After Forever – 6
Anax is reading Deleuze when I ask them if they’re ready to talk.
We can, they respond.
I think you’re right, I say. I have gotten so used to saying those words that I forget I don’t usually initiate conversations of this sort. It wasn’t I who proposed we get paired. It wasn’t I who suggested a more serious arrangement. And, come to think of it, I didn’t even suggest coming together. That was Anax’s question. I was perfectly fine keeping on like we were without opening that particular topic of conversation. I don’t think we should come together. It was Anax who suggested we consider it. They that said that it was the natural course of things, a decade in. I would never have recommended it had it not been for their prodding me. It just isn’t the sort of thing that occurs to me. Newton’s first law, an object at rest; metaphorically, of course. Is that how you feel, I ask.
I want to clarify, they respond, that I never said I don’t think we should come together. I consider what they’ve said; had they really never said that? I only said I’m not sure. Is that true? It’s amazing to me how unreliable a narrator the human brain – and therefore all of the unbodied human – is. Amazing how facts we assume we’ve always known for certain – about ourselves, about those around us – turn out to be patently false. How our reading of our own lives is so coloured by our emotions. It wouldn’t surprise me if Anax were to have a completely different point of view on where our pairing stands, or even if we were to agree on where our pairing stands, it wouldn’t surprise me if we have entirely different reasons. Even after a decade together, two humans who were not meant to be paired can come no closer to sharing a version of their shared history, I’m sure.

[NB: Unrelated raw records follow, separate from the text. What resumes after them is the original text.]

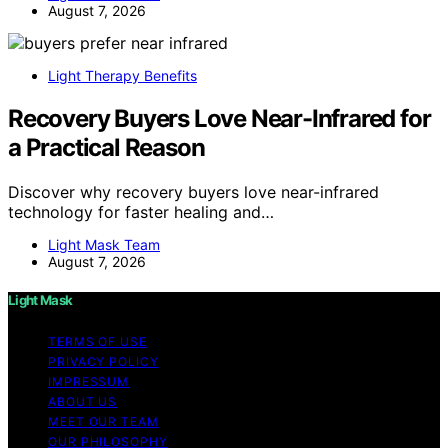
August 7, 2026
Light Therapy Benefits
Recovery Buyers Love Near-Infrared for
a Practical Reason
Discover why recovery buyers love near-infrared
technology for faster healing and…
Light Mask Team
August 7, 2026
Light Mask
TERMS OF USE
PRIVACY POLICY
IMPRESSUM
ABOUT US
MEET OUR TEAM
OUR PHILOSOPHY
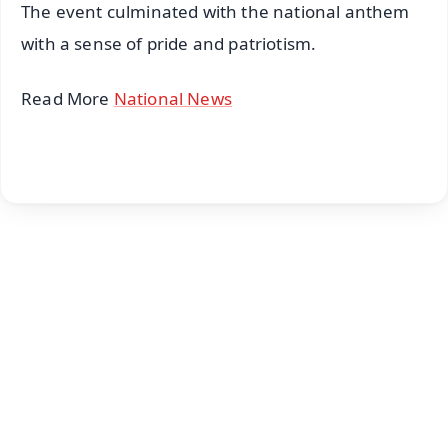
The event culminated with the national anthem
with a sense of pride and patriotism.
Read More
National News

I thought you did, I reply. Or at the very least, strongly implied it.
I do not think I did, they respond. But this often happens. In fact, this often happens; we keep having the same conflict. Their words begin to grate at me. These things that until recently gnawed at the edges of my consciousness begin to burrow in. The assertion that ‘this often happens’, the zooming into a single conversation, the universalising, the tone of condescension. Anax might have been my first pairing, but in the decade since, we’ve learnt all there is to learn about pairing from one another. In the beginning, they may have had privileged information; today, they don’t. In fact, if anything, their aura of condescension all but guarantees that they’ve learnt less from me than I have from them. Less from the Jays. Less from Raji, less from Anika. As humans, we assume characteristics at the start of a relationship, and retain them through its entire duration. Just like to father, I will always be a child, someone to advise, someone to guide, someone to correct, to Anax, I will always be the inexperienced teenager they first met in the L4s.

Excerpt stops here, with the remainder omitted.